# Entries provided

****************************************

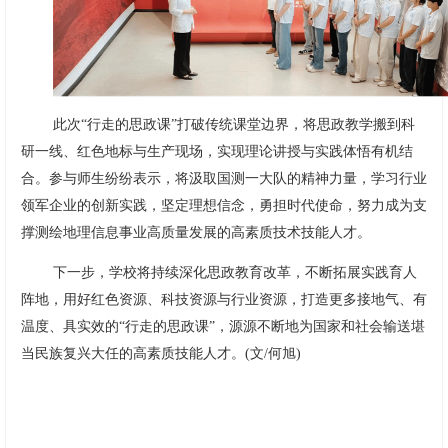
此次“行走的思政课”打破传统课堂边界，将思政教学搬到科
研一线、红色地标与生产现场，实现理论讲授与实践体悟有机结
合。参与师生纷纷表示，将汲取国测一大队的精神力量，学习行业
领军企业的创新实践，坚定理想信念，勇担时代使命，努力成为支
撑测绘地理信息事业高质量发展的高素质技术技能人才。
下一步，学校将持续深化思政教育改革，不断拓展实践育人
阵地，用好红色资源、科技资源与行业资源，打造更多接地气、有
温度、具实效的“行走的思政课”，源源不断地为国家和社会输送堪
当民族复兴大任的高素质技能人才。(文/何旭)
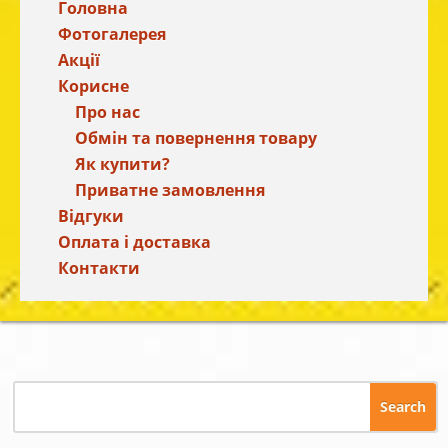
Головна
Фотогалерея
Акції
Корисне
Про нас
Обмін та повернення товару
Як купити?
Приватне замовлення
Відгуки
Оплата і доставка
Контакти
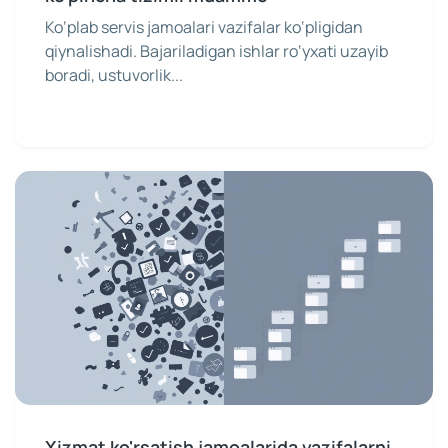
Ko‘plab servis jamoalari vazifalar ko‘pligidan
qiynalishadi. Bajariladigan ishlar ro‘yxati uzayib
boradi, ustuvorlik...
Xizmat ko'rsatish jamoalarida vazifalarni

****************************************

# Assigned task
Within the entries, determine the count of lines containing the string "行走的思政课" and output it alone.

# Solution to the problem
2